*Data excerpt*:

· · ·

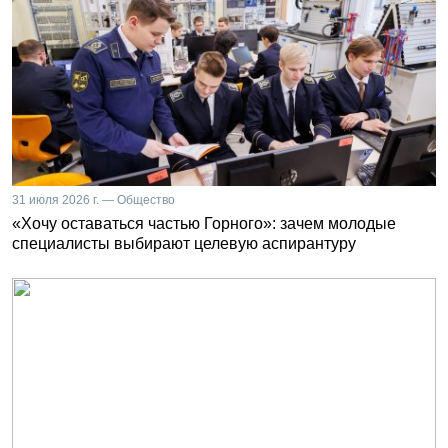
31 июля 2026 г. — Общество
«Хочу оставаться частью Горного»: зачем молодые
специалисты выбирают целевую аспирантуру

· · ·

*Action item*: Copy out the whole listing exactly. Skip its pictures.

*Result*:
31 июля 2026 г. — Общество
«Хочу оставаться частью Горного»: зачем молодые
специалисты выбирают целевую аспирантуру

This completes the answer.